How do we prevent LLVM from misoptimizing our program? We use volatile operations instead of plain
reads/writes (examples/volatile.rs
):
#![no_main] #![no_std] use core::ptr; #[allow(unused_imports)] use registers::entry; #[entry] fn main() -> ! { registers::init(); unsafe { // A magic address! const PORT_P0_OUT: u32 = 0x50000504; // Turn on the top row let out = ptr::read_volatile(PORT_P0_OUT as *mut u32); ptr::write_volatile(PORT_P0_OUT as *mut u32, out | 1 << 21); // Turn on the bottom row let out = ptr::read_volatile(PORT_P0_OUT as *mut u32); ptr::write_volatile(PORT_P0_OUT as *mut u32, out | 1 << 19); // Turn off the top row let out = ptr::read_volatile(PORT_P0_OUT as *mut u32); ptr::write_volatile(PORT_P0_OUT as *mut u32, out & !(1 << 21)); // Turn off the bottom row let out = ptr::read_volatile(PORT_P0_OUT as *mut u32); ptr::write_volatile(PORT_P0_OUT as *mut u32, out & !(1 << 19)); } loop {} }
Let's run cargo objdump once again, with optimizations enabled.

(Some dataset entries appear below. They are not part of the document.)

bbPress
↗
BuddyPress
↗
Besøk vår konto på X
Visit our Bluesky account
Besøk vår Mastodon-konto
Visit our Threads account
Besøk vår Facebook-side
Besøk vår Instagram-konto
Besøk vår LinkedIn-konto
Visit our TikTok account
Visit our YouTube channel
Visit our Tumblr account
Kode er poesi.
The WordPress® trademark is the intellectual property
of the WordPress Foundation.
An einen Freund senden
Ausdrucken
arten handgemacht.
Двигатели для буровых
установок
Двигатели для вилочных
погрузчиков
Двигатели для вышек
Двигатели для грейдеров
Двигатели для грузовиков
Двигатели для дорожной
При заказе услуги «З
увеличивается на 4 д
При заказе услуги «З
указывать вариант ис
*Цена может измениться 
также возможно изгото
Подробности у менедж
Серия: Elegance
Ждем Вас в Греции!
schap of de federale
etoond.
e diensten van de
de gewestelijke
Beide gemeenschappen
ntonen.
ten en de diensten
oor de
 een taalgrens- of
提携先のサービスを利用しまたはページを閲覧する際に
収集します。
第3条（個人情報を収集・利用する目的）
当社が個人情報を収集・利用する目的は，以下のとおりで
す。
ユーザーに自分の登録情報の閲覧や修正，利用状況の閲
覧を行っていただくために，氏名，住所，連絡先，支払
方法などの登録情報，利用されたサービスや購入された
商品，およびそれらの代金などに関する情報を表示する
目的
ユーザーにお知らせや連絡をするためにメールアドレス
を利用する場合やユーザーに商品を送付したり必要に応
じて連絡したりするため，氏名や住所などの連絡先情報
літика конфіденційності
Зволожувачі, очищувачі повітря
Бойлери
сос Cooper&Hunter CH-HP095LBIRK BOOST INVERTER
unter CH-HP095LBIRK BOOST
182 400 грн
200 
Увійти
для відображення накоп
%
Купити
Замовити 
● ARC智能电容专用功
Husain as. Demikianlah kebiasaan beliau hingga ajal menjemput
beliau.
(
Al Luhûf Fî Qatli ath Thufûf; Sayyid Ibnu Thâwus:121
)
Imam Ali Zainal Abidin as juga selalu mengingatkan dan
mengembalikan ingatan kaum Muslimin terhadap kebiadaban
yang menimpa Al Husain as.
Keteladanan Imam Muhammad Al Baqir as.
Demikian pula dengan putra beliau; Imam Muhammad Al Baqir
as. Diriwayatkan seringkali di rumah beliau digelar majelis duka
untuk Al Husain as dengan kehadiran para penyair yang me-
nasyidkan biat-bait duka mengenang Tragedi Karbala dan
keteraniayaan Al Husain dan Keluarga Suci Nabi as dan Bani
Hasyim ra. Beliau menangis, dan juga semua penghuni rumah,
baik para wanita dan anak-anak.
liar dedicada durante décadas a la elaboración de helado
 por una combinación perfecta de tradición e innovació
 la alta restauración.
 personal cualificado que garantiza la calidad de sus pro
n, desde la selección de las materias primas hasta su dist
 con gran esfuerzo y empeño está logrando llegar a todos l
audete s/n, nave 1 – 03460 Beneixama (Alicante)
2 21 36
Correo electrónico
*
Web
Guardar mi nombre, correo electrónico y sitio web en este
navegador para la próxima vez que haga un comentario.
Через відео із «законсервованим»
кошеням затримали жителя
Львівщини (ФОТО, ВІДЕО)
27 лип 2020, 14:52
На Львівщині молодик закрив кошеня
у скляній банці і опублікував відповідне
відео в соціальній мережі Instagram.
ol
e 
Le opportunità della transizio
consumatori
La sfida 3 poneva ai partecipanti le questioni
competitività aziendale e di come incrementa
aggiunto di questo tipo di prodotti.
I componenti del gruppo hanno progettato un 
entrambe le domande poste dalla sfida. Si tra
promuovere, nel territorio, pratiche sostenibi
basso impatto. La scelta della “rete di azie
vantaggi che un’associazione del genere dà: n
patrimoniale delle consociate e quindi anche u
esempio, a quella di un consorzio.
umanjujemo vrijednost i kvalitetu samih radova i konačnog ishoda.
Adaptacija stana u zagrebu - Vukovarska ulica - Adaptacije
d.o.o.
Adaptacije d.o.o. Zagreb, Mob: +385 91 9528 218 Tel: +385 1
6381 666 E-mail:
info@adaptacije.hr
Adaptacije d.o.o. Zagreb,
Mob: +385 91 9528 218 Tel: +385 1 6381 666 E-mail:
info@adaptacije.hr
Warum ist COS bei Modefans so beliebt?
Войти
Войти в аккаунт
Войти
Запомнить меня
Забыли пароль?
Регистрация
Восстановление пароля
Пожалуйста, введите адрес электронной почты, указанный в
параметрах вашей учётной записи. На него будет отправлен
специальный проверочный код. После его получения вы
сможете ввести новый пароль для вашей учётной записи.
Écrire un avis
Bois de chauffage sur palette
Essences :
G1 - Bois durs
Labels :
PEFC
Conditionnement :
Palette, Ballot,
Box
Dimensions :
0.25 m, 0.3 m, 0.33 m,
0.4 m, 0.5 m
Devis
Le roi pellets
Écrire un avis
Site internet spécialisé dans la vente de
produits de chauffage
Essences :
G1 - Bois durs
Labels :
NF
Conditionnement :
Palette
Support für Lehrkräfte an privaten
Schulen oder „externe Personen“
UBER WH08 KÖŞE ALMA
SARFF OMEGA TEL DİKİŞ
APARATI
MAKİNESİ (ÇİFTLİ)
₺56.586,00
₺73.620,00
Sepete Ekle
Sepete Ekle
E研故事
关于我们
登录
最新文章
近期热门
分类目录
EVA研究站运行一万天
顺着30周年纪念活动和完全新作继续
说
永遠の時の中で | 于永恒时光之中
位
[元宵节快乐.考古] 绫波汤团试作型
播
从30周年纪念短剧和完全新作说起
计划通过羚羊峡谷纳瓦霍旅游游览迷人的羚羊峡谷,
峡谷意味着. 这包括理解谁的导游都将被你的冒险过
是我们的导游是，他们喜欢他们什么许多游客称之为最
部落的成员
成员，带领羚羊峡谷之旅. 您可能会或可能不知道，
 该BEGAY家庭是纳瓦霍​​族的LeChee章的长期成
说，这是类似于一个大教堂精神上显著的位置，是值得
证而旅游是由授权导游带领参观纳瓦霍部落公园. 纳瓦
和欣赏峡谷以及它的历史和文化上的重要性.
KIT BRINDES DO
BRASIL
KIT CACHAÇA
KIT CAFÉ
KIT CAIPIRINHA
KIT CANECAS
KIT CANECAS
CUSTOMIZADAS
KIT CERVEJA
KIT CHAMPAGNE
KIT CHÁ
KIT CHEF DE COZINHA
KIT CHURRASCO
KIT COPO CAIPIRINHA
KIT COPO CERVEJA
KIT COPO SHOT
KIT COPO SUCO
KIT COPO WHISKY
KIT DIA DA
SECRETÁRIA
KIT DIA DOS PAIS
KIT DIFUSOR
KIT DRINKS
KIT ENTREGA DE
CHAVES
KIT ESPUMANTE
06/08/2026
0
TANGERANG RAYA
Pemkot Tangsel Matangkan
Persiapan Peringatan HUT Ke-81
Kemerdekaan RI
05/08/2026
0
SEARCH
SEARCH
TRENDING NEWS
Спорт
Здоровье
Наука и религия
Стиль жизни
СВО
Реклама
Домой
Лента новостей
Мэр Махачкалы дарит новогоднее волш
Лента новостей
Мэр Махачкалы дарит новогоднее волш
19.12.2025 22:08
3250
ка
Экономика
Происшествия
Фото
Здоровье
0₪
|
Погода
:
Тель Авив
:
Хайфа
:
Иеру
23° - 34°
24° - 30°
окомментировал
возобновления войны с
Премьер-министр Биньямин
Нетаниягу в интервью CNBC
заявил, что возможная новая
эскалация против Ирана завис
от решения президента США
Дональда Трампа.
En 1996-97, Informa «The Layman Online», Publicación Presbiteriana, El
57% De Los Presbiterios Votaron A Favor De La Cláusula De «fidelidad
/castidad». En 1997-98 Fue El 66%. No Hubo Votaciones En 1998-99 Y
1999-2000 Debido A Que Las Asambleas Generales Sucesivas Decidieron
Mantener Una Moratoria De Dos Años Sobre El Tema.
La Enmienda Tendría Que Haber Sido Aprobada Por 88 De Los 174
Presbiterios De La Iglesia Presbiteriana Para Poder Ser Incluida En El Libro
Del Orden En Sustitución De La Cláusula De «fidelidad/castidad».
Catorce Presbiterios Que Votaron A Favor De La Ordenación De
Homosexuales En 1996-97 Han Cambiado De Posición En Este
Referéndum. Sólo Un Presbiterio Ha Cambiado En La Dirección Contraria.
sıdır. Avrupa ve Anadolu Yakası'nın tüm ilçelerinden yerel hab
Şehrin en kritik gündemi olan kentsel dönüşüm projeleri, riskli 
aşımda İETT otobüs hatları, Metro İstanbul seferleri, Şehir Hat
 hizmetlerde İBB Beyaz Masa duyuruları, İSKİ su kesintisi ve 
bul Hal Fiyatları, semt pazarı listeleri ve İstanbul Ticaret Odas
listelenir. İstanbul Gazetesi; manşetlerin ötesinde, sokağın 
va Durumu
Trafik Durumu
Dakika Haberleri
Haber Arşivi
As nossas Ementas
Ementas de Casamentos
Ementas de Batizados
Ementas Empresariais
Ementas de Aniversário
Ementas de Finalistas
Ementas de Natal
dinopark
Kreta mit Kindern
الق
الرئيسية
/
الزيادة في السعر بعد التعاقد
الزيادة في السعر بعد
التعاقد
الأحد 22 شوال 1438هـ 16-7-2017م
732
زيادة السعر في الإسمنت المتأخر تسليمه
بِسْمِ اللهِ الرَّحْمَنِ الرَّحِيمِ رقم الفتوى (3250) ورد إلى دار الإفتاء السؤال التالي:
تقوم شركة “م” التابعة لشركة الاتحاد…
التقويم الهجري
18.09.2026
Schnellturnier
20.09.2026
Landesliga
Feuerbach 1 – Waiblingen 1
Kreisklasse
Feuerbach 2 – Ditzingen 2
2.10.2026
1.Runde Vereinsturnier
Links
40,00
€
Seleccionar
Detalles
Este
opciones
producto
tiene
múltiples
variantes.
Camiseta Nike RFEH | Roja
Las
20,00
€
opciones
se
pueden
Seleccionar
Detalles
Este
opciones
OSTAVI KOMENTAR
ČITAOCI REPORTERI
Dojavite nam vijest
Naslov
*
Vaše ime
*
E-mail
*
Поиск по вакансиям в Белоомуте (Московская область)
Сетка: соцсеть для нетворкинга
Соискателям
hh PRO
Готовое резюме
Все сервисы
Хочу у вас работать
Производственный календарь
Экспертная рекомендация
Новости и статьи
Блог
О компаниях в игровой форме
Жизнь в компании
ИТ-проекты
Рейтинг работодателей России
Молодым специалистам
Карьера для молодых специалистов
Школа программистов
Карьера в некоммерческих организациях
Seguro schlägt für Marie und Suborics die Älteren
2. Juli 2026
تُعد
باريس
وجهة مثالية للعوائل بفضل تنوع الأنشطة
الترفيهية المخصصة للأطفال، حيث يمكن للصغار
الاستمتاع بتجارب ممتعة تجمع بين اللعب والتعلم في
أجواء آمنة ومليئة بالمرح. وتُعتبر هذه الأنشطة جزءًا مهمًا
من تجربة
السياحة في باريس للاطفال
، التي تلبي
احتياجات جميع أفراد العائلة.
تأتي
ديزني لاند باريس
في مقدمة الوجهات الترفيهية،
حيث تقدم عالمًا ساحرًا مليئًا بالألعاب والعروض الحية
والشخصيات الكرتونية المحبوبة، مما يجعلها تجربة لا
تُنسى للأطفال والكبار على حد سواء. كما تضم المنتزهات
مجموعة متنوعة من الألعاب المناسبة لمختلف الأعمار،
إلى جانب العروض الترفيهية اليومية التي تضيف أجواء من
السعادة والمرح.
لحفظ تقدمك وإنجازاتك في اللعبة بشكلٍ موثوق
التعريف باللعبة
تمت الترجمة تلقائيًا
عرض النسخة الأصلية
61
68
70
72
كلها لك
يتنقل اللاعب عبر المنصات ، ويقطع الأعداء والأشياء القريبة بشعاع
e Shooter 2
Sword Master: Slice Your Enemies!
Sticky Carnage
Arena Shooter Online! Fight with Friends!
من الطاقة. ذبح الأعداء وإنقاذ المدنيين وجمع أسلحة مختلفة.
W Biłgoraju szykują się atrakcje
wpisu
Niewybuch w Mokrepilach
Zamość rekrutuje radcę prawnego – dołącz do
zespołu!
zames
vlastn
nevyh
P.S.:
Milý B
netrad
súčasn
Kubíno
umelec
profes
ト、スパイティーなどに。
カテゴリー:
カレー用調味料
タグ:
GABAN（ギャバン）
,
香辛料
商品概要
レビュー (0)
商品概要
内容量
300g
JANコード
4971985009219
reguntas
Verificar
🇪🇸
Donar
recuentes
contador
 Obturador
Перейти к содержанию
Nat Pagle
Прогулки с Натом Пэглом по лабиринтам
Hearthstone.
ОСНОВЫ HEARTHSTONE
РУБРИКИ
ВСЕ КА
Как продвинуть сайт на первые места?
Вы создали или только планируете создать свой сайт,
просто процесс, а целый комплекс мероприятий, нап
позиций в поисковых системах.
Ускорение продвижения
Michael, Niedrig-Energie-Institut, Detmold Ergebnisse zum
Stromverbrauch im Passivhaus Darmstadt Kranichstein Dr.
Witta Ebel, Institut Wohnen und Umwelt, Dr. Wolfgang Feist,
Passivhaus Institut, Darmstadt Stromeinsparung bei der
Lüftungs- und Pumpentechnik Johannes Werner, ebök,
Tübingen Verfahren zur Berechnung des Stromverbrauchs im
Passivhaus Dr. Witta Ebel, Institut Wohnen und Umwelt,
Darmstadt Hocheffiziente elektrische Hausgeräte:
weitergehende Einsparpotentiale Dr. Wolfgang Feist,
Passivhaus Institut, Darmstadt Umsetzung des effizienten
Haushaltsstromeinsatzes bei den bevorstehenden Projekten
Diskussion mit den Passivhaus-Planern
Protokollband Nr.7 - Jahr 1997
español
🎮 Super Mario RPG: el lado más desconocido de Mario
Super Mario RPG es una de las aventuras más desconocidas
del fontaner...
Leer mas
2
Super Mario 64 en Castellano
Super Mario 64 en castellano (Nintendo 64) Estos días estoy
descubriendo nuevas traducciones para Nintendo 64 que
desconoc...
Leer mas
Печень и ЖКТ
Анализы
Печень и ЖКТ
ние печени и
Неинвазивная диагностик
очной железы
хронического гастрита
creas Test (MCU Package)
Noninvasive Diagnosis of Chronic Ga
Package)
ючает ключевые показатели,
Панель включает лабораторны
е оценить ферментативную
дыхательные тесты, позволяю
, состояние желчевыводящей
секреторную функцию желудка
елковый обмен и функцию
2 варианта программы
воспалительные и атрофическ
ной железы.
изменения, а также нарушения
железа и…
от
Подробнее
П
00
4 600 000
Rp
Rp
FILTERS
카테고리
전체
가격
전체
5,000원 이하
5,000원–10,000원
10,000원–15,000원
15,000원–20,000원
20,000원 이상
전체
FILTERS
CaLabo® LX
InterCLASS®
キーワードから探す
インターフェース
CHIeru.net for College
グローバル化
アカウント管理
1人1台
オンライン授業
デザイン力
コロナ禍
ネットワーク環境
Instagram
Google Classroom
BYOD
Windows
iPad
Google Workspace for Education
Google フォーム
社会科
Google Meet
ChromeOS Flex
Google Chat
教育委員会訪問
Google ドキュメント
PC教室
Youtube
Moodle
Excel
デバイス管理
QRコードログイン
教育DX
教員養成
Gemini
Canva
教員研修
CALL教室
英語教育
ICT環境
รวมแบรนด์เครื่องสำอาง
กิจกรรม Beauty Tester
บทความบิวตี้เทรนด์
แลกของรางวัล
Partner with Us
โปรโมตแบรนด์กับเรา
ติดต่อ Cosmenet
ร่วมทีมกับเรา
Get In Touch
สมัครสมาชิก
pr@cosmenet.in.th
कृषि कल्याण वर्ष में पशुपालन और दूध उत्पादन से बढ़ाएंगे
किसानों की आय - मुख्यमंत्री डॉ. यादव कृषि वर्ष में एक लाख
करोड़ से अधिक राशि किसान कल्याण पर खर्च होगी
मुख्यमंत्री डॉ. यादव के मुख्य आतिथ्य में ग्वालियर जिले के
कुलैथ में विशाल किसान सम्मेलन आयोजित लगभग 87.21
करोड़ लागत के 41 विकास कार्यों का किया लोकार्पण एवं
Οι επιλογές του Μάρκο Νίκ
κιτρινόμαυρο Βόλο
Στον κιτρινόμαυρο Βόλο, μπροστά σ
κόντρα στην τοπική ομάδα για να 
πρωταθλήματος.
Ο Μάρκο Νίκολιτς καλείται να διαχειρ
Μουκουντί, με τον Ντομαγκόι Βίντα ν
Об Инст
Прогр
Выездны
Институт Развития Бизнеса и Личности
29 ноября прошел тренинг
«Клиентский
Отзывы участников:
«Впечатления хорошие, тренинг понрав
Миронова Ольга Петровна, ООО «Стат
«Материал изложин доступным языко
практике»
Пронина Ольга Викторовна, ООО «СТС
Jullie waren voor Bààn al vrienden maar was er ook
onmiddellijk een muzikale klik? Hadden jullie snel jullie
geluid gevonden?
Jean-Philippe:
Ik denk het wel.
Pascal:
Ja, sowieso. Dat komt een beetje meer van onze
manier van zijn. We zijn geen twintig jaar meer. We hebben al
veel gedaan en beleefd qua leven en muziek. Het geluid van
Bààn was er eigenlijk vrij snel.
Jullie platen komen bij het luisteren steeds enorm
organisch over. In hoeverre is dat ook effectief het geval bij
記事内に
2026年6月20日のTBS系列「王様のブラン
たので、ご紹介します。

cargo objdump -q --release --bin volatile -- --disassemble --no-show-raw-insn > release.volatile.dump
All right, now have a look at what's inside:
$ cat release.volatile.dump
[...]
00000158 <main>:
158: push {r7, lr}
15a: mov r7, sp
15c: bl 0x160 <registers::__cortex_m_rt_main::h1f38525e07b97485> @ imm = #0x0
00000160 <registers::__cortex_m_rt_main::h1f38525e07b97485>:
160: push {r7, lr}
162: mov r7, sp
164: bl 0x192 <registers::init::h4390f1d4f8a071f7> @ imm = #0x2a
168: movw r0, #0x504
16c: movt r0, #0x5000
170: ldr r1, [r0]
172: orr r1, r1, #0x200000
176: str r1, [r0]
178: ldr r1, [r0]
17a: orr r1, r1, #0x80000
17e: str r1, [r0]
180: ldr r1, [r0]
182: bic r1, r1, #0x200000
186: str r1, [r0]
188: ldr r1, [r0]
18a: bic r1, r1, #0x80000
18e: str r1, [r0]
190: b 0x190 <registers::__cortex_m_rt_main::h1f38525e07b97485+0x30> @ imm = #-0x4
[...]
Hey, look at that! Now we've got our four load - manipulate - store cycles back. Step through the code once again using GDB to see the volatile operations in action!